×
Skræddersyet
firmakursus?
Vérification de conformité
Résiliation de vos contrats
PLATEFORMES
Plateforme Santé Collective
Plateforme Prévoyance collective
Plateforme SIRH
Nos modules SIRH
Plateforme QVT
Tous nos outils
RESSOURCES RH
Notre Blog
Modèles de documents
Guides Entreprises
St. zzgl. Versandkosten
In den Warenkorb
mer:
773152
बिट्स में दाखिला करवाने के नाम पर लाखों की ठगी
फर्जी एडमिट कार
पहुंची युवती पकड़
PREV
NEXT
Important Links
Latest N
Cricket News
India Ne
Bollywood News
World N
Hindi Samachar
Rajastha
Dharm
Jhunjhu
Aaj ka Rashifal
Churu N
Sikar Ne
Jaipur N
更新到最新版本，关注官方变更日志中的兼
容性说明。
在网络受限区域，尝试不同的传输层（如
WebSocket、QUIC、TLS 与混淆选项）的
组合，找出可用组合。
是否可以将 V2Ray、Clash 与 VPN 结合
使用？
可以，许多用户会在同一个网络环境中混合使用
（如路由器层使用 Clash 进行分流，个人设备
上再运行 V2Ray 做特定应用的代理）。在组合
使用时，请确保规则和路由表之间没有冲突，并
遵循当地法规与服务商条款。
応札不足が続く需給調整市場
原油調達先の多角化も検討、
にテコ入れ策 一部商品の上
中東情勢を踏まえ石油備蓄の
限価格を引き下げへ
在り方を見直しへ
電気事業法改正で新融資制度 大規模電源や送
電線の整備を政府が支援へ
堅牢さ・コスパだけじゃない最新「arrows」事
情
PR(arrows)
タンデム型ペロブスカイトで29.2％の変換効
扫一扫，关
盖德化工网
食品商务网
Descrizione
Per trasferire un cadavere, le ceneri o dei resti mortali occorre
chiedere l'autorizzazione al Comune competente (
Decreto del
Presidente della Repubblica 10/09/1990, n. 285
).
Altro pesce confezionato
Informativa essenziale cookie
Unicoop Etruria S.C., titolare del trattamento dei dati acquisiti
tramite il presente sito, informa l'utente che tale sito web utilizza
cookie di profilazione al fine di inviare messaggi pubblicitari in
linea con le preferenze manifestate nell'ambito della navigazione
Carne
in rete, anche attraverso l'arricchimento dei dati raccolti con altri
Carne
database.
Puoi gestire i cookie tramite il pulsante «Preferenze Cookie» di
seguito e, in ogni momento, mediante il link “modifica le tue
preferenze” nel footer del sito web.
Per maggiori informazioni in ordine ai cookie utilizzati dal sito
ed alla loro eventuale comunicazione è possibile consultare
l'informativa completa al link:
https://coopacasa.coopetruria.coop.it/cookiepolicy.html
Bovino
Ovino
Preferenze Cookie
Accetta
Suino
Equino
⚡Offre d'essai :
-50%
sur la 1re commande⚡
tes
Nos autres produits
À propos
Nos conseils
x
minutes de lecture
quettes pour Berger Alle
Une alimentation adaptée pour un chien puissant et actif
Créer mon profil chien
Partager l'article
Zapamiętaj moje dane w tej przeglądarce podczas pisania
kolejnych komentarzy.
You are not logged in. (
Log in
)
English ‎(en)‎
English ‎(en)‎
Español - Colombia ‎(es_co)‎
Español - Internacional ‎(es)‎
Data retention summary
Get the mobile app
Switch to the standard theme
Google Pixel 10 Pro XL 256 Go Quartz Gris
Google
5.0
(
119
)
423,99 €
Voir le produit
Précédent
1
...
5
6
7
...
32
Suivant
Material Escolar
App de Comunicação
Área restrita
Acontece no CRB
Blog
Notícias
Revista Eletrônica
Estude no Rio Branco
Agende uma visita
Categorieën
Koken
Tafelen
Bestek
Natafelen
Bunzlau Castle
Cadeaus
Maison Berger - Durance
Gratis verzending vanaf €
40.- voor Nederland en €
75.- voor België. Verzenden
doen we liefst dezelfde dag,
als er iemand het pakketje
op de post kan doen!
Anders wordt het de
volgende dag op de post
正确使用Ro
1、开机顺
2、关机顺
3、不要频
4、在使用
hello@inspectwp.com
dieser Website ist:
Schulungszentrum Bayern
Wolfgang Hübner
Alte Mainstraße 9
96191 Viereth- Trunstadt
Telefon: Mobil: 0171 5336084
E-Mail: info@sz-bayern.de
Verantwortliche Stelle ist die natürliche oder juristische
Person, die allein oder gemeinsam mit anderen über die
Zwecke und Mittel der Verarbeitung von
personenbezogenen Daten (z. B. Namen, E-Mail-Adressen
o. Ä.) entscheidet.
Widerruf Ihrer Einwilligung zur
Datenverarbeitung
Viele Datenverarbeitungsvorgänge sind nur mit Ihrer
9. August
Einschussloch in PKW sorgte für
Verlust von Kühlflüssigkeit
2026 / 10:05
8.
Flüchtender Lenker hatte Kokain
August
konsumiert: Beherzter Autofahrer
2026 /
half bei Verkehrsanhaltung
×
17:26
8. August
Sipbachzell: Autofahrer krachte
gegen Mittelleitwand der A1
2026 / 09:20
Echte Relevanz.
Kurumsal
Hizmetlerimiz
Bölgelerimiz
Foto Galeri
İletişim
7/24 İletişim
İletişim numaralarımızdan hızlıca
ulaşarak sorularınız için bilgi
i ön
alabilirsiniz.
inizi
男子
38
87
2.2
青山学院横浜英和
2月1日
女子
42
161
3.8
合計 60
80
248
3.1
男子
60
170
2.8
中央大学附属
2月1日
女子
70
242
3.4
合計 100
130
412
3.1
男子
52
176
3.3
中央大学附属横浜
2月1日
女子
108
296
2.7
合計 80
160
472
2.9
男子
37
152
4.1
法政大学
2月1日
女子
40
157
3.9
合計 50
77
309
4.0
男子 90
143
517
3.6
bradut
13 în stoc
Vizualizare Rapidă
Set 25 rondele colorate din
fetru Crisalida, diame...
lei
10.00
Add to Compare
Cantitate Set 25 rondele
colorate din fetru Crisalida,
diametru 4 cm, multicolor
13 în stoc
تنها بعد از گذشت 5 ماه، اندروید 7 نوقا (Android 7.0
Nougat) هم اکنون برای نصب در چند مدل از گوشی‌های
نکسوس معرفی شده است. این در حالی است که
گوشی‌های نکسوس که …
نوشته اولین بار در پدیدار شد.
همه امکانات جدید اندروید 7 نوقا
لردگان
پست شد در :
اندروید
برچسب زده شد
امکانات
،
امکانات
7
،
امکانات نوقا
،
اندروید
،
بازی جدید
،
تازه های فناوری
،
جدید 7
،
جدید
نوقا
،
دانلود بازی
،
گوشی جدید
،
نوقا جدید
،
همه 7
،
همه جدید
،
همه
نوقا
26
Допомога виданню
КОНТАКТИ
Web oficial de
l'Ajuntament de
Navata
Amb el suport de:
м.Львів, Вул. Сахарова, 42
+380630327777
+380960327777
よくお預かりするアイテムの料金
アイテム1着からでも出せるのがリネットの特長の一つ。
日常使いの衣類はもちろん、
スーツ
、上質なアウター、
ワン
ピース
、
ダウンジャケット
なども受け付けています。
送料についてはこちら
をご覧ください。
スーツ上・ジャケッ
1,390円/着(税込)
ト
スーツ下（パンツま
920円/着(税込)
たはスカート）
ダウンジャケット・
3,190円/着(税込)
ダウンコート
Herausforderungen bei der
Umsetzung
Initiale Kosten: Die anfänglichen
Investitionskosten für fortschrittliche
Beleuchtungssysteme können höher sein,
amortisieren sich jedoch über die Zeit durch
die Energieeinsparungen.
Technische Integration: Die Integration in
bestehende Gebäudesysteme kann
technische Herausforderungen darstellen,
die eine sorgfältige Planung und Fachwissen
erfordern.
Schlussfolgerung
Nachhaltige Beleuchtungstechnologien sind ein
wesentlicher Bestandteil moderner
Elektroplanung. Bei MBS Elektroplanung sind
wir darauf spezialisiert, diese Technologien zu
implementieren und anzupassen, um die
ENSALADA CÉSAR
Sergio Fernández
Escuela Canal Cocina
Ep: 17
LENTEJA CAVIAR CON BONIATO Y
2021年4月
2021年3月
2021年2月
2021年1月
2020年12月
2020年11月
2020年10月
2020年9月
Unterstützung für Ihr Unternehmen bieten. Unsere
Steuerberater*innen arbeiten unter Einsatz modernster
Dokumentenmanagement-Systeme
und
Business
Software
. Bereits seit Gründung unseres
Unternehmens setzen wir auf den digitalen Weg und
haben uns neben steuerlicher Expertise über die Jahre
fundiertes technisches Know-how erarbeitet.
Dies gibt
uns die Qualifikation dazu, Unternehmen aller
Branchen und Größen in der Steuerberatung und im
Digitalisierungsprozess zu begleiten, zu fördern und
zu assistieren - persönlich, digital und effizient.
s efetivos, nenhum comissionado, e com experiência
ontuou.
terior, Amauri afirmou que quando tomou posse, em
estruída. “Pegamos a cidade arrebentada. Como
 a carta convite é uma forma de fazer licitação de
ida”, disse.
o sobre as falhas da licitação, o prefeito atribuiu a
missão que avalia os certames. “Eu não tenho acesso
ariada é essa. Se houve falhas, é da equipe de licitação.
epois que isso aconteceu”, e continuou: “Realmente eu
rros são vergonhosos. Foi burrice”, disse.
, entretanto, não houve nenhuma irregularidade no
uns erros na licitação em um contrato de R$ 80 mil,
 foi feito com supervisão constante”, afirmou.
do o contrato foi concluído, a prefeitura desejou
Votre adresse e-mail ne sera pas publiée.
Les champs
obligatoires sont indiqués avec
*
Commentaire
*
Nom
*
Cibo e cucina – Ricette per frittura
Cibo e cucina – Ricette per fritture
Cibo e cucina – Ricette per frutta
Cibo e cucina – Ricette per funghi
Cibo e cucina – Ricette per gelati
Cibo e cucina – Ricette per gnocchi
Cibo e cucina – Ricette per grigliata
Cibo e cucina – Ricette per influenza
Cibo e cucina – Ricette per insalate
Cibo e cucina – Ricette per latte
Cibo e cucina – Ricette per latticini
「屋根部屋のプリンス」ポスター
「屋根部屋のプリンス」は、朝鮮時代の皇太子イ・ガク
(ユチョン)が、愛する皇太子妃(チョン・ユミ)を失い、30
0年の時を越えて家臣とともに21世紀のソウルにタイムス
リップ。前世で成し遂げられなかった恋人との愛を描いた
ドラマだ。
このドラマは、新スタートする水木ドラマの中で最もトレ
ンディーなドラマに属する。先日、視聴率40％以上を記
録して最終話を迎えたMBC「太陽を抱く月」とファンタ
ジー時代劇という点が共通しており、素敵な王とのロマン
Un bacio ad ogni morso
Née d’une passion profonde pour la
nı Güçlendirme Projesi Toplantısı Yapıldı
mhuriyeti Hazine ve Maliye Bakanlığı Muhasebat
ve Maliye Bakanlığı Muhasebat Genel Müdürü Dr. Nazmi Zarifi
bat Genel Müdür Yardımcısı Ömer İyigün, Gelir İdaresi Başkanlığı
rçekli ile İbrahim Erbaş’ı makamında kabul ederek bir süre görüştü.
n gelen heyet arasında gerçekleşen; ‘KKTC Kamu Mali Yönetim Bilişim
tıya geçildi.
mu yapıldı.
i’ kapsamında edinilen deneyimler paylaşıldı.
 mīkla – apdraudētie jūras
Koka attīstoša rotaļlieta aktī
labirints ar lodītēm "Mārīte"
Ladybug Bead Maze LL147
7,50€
———
## Task instructions
From the records above, give again exactly the lines running from the line with "Skræddersyet" to the line with "Guides Entreprises", inclusive.

## Result
Skræddersyet
firmakursus?
Vérification de conformité
Résiliation de vos contrats
PLATEFORMES
Plateforme Santé Collective
Plateforme Prévoyance collective
Plateforme SIRH
Nos modules SIRH
Plateforme QVT
Tous nos outils
RESSOURCES RH
Notre Blog
Modèles de documents
Guides Entreprises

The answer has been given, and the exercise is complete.